▶

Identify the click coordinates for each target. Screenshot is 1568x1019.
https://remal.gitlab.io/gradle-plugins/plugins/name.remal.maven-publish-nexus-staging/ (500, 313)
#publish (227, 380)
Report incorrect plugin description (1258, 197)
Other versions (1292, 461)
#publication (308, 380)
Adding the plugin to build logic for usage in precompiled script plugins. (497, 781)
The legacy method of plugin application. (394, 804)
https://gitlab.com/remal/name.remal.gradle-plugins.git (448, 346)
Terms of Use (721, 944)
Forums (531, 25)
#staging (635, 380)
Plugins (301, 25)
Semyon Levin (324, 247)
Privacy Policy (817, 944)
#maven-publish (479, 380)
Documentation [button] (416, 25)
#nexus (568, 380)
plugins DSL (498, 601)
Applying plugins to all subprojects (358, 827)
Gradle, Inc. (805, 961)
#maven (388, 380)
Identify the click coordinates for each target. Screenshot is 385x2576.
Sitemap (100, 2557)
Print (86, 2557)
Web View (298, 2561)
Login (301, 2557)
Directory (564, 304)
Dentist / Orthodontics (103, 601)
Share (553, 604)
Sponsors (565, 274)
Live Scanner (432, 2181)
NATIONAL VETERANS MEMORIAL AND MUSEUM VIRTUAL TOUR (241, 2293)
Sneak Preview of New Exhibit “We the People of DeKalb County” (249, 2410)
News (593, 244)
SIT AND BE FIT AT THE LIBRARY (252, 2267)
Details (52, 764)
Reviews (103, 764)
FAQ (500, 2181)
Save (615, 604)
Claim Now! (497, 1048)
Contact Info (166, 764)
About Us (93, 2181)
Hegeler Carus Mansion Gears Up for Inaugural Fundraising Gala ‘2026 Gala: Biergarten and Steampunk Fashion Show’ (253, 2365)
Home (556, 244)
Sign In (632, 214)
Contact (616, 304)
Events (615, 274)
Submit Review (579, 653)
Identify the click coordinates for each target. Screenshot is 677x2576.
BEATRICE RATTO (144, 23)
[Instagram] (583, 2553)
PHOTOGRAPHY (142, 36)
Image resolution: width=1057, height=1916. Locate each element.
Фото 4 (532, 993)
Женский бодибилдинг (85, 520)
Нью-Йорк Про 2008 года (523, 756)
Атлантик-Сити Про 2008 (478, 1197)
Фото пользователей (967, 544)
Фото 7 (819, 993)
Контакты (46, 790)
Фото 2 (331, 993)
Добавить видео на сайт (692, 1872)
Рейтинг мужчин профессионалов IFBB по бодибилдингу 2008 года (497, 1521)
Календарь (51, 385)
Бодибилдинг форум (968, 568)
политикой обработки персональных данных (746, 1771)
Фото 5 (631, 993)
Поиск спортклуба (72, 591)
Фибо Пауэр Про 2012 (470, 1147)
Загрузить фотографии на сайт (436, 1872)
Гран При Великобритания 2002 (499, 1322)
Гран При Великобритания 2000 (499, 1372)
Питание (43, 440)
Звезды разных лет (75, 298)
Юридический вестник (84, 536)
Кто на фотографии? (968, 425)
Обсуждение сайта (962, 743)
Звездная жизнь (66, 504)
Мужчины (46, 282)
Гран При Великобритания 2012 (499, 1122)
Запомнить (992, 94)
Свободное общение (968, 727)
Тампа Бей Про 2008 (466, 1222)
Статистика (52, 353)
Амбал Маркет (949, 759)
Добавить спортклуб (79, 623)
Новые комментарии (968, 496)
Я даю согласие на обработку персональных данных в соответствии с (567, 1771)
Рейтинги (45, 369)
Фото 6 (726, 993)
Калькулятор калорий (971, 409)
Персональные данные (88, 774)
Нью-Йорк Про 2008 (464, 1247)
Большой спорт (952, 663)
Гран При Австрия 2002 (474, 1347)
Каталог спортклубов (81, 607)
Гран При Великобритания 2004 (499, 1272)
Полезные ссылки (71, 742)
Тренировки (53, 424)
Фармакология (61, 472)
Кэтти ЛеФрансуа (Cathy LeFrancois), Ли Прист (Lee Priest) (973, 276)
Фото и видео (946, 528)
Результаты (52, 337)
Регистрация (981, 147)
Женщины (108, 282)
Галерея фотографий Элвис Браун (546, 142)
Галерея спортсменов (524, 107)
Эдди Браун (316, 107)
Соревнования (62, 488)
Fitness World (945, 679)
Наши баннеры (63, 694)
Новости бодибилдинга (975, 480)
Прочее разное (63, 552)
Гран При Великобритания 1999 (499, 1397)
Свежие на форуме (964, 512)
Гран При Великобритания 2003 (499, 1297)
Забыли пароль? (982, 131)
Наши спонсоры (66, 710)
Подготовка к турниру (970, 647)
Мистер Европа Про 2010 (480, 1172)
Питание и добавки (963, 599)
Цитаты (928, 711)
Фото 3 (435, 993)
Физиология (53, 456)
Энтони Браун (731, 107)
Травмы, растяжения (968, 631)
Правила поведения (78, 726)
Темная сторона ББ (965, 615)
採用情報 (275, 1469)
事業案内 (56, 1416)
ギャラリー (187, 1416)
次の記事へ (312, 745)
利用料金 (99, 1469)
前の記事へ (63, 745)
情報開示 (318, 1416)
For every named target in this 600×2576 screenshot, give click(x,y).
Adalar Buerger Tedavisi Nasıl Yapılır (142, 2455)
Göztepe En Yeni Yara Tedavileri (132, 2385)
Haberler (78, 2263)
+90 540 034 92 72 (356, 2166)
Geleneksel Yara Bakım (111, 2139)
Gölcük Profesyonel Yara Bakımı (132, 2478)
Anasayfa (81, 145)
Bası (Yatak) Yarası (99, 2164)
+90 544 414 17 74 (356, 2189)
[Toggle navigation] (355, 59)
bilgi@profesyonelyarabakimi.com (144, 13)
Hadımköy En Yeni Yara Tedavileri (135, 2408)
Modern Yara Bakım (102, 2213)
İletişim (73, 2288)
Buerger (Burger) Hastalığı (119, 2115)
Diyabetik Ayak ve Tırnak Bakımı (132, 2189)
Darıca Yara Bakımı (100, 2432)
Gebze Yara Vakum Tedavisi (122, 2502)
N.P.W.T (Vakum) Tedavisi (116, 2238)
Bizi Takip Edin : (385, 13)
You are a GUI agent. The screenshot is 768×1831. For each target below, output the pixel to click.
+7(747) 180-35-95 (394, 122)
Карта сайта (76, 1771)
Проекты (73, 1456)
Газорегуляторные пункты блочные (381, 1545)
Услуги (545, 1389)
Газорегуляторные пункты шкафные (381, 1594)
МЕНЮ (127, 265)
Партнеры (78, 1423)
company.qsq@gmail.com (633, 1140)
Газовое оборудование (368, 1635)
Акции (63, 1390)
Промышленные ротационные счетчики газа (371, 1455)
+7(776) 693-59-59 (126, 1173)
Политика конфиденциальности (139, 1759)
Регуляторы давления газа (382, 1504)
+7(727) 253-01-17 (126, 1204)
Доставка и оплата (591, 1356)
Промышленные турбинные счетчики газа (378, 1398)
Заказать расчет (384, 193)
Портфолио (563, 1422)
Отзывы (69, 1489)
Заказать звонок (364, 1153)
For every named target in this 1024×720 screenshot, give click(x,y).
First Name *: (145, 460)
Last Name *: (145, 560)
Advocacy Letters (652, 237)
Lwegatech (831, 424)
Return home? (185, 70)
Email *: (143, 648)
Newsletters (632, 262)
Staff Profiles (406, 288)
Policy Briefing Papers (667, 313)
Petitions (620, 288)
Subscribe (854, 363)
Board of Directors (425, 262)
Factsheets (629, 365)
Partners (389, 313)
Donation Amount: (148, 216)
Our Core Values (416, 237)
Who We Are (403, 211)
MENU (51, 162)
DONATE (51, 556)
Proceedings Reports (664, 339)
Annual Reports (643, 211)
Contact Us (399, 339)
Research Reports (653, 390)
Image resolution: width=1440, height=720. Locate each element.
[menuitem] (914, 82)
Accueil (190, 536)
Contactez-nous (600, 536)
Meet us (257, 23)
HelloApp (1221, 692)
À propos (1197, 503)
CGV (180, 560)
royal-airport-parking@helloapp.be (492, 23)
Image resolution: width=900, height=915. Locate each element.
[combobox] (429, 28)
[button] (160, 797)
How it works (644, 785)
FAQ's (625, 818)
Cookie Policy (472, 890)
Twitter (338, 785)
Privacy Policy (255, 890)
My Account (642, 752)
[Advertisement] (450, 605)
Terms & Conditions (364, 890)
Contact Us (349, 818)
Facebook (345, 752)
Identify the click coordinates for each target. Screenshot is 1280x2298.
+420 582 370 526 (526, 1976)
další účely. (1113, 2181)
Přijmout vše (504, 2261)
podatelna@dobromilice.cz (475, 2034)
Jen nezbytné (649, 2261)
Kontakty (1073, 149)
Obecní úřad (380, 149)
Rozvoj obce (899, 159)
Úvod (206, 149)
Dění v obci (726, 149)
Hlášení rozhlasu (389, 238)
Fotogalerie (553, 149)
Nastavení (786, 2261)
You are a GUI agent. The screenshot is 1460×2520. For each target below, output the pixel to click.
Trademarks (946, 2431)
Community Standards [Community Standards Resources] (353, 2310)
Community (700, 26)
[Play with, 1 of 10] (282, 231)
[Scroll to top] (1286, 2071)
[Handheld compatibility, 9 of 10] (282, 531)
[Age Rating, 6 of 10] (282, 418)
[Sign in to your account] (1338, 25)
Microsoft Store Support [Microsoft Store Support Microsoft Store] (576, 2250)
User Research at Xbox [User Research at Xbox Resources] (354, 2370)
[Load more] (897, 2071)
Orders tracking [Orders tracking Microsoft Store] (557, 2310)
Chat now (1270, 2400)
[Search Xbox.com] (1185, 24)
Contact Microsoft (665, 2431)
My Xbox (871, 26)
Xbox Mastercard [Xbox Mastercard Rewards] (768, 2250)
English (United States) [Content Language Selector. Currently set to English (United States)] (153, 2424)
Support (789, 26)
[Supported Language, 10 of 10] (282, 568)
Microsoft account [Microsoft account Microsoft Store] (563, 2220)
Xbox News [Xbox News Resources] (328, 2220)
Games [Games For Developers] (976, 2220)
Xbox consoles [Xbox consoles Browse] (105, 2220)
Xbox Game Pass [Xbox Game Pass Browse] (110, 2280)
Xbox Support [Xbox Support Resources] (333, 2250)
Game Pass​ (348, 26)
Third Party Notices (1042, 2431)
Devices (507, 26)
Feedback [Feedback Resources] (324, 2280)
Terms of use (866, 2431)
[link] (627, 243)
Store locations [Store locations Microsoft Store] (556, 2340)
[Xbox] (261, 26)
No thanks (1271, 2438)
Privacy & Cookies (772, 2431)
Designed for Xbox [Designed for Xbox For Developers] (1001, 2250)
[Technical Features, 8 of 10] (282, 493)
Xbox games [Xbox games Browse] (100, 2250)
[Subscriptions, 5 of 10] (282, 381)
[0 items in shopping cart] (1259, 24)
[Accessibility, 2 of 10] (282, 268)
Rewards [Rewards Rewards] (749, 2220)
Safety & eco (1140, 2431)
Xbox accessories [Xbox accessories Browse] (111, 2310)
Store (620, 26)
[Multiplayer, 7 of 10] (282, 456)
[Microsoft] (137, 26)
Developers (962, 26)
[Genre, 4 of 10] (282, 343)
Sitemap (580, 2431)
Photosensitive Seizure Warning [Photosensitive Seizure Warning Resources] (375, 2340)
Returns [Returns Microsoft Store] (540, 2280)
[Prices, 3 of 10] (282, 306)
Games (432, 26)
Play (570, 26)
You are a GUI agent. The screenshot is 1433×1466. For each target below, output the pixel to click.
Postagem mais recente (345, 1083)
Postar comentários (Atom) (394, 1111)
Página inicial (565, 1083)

◀

_WORK INSTRUCTION:_
In the records above, the line with "Газорегуляторные пункты блочные (381, 1545)" marks the start and the line with "Политика конфиденциальности (139, 1759)" marks the end; copy that stretch exactly, both lines included, and nothing else.

_REPLY TO THE EXERCISE:_
Газорегуляторные пункты блочные (381, 1545)
Услуги (545, 1389)
Газорегуляторные пункты шкафные (381, 1594)
МЕНЮ (127, 265)
Партнеры (78, 1423)
company.qsq@gmail.com (633, 1140)
Газовое оборудование (368, 1635)
Акции (63, 1390)
Промышленные ротационные счетчики газа (371, 1455)
+7(776) 693-59-59 (126, 1173)
Политика конфиденциальности (139, 1759)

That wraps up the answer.